Home fertility tests claim to tell you how easily you may be able to conceive. But how accurate are they and should you try one?
There are now a number of easy to use fertility tests on the market that claim to give an indication of how fertile you are by checking out your ovarian reserve (how many eggs you have left). For women who are self-conscious about going to a doctor with their fertility worries, home testing can be a big help, but you do need to think it through before you do it.
All three fertility tests below aim to detect elevated levels of FSH (Follicle Stimulating Hormone). Rising levels of this hormone tend to be associated with reduced fertility.
As you age, so do your eggs; and as the quality of eggs declines, increasing amounts of FSH are released in order to produce eggs capable of fertilisation.
The Plan Ahead test (tested below) also measures levels of two other ovarian hormones – Inhibin B and AMH – and takes into account other factors, such as your age.
If you plan to take one of these fertility tests you need to remember that the results may not be the ones you want. You should be as mentally and emotionally prepared as possible for what the results could mean for you.
The cheapest of the three tested, and the easiest to do as it doesn’t require waiting around until a particular point in your cycle. It involves peeing on a stick (first-thing-in-the-morning urine required for this) and waiting to see how many coloured lines appear in the results window – similar to a pregnancy test.
This pack contains two little sticks – the second stick is there to provide a confirmation reading should the first stick indicate that your FSH (Follicle Stimulating Hormone) levels are raised, and you should try it a week after your first, if needed.

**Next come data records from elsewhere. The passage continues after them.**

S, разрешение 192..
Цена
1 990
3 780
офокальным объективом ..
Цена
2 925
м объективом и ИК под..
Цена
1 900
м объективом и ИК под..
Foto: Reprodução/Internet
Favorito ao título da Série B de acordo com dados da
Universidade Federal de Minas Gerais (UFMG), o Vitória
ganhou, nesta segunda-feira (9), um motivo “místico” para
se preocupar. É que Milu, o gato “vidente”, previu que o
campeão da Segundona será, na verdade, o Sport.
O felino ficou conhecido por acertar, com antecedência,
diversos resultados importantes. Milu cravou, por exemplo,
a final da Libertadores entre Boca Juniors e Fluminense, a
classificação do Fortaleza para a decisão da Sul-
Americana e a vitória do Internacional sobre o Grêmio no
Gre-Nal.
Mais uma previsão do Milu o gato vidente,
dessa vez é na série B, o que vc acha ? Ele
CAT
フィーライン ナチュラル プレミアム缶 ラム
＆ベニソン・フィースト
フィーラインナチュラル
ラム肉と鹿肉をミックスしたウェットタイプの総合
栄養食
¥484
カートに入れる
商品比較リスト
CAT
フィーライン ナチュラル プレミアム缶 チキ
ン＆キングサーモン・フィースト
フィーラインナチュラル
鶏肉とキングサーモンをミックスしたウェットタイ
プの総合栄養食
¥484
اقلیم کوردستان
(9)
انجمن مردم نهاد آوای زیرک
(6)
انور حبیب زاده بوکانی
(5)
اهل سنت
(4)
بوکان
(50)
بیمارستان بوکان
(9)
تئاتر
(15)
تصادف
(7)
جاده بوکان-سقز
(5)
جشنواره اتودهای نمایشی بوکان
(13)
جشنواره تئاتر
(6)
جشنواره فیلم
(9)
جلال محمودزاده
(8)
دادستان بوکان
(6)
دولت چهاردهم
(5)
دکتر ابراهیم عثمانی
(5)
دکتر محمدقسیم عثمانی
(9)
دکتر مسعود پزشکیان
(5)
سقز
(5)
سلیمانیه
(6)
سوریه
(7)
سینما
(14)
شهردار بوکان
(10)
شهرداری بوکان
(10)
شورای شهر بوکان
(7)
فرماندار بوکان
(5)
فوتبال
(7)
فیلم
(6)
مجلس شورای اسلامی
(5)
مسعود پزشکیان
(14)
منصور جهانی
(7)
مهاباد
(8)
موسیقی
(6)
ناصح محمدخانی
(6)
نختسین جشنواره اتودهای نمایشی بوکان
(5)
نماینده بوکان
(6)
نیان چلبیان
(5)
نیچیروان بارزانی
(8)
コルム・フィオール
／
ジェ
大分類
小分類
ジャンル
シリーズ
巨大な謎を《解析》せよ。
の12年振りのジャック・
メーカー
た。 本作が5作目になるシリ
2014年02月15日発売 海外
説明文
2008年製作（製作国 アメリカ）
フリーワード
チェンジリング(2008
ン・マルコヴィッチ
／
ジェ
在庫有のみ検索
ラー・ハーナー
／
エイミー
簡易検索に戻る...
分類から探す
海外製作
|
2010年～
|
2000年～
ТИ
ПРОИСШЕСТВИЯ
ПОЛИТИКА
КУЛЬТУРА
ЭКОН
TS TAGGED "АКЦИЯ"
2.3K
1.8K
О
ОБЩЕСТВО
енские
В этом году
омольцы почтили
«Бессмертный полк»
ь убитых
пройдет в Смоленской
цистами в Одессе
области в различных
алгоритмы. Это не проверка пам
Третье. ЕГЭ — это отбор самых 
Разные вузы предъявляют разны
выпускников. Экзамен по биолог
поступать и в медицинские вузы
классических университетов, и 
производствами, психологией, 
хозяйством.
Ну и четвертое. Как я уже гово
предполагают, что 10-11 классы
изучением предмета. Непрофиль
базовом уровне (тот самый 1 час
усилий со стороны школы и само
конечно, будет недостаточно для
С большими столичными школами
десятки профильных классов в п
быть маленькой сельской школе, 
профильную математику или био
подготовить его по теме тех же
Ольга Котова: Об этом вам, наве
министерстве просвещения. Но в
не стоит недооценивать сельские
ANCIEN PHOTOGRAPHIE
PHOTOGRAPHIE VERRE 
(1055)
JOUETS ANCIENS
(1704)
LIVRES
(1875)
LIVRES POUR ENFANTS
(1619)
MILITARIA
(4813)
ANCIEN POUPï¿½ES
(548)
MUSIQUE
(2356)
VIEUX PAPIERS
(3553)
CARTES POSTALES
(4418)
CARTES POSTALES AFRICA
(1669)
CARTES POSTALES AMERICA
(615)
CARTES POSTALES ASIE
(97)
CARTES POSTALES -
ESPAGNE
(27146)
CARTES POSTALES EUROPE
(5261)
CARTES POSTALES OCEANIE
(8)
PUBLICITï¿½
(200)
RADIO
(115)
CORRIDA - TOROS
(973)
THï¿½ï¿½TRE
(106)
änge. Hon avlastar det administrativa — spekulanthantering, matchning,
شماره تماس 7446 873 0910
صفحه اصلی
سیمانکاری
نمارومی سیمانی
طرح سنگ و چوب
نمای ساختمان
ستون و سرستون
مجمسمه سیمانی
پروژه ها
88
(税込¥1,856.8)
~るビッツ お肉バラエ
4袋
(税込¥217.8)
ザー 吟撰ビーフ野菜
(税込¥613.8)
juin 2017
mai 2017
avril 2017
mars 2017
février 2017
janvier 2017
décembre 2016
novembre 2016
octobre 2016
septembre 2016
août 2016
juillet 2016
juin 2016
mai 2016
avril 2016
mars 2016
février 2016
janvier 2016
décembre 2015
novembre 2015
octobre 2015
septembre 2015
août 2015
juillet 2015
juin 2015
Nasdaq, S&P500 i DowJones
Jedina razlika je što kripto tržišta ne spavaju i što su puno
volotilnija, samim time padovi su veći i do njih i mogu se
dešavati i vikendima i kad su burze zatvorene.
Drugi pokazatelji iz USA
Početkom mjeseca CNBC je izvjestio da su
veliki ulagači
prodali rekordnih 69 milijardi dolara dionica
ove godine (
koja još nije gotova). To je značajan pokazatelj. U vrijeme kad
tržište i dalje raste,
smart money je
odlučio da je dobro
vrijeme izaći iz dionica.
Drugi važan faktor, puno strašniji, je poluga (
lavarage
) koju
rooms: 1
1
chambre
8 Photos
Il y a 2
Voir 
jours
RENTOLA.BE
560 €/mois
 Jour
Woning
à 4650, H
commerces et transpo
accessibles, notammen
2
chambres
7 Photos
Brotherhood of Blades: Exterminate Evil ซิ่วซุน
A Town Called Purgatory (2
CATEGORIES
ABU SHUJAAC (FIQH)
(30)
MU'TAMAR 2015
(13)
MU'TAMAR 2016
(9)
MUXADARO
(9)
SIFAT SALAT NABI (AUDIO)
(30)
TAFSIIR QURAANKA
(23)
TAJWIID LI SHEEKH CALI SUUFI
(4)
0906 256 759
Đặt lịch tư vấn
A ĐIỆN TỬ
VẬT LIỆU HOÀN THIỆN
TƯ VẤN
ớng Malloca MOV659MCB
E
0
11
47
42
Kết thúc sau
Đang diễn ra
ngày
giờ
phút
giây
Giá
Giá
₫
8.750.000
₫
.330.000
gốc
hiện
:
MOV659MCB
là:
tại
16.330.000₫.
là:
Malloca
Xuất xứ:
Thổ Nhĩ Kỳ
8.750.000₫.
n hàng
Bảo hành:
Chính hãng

Results are pretty much instantaneous, but I got a bit confused over how dark one of my coloured lines had to be for my FSH levels to be OK. With no one around to provide a second opinion, I had no option but to take the second test seven days later, and I’m pretty sure I’m OK. But I’m not entirely convinced.
Like the Babystart test, this is a stick you pee on. But, unlike Babystart, you need to get organised for this test as it has to be carried out on day three of your cycle (the accompanying instructions cite your first day of bleeding or spotting as day one).
First-thing-in-the-morning’s urine is the order of the day once again, but this test states more specifically that you shouldn’t have peed for four hours before you take it.
Results are ready half an hour after you’ve done the test. A line in the control window indicates that the test has worked; then a reference line (or the reference line plus a line that’s lighter than it) in the second window indicates a normal ovarian reserve. If the reference line in the second window is accompanied by another darker line, your reserve isn’t at the normally expected level.
No ambiguity for me – just one line in the second window – so I feel I can breathe a sigh of relief.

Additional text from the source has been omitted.